To connect to any database, you need the database specific driver. This driver is also known as the connector is the one that bridges the gap between a JDBC and the database so that every database can be accessed with the same code.

At Cloudxlab, we have already downloaded the MySQL connector and kept in /data/spark HDFS folder. You would first need to copy it to local using hadoop fs -copyToLocal as shown in the code.

Now, we can launch the spark shell with this connector by using --jars argument and also specify the driver class path. This would essentially register the connector or driver and in the future queries to Databases this driver will be used. We are using --jars to make spark run the code in the cluster.

On spark shell, we can use spark.read.format function to create an instance of format and on this format object we can specify the various options. You can see that we have specified url, dbtable, user and password for the database. Here we are trying to connect to MySQL database sqoopex. These settings are also available in "My Lab" section.
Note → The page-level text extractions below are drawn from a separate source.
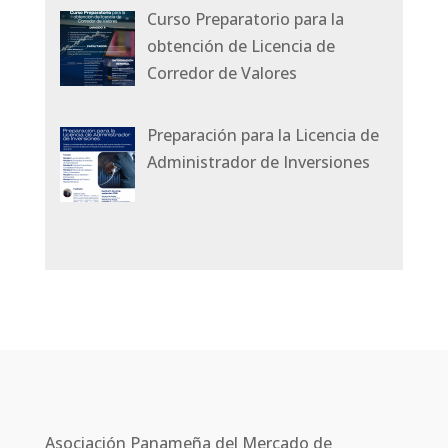
Curso Preparatorio para la
obtención de Licencia de
Corredor de Valores
Preparación para la Licencia de
Administrador de Inversiones
Asociación Panameña del Mercado de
Once we are done specifying all options we can call load which would create the dataframe for the database table. We can take a look at the dataframe using .show method.

So, once you have a dataframe you can register it like a view and join the SQL table with hive table or data from XML or JSON as we learned in past.

So, what we have learned now is that we can create dataframe from a variety of sources such as JSON, Parquet, Hive, RDBMS, RDDs. We can also save data to various locations and formats.

We can process and combine data from different sources and formats using various transformations, SQL and R like dataframe operations.

There have been many ETL tools that accomplish this but spark can accomplish this on Huge data.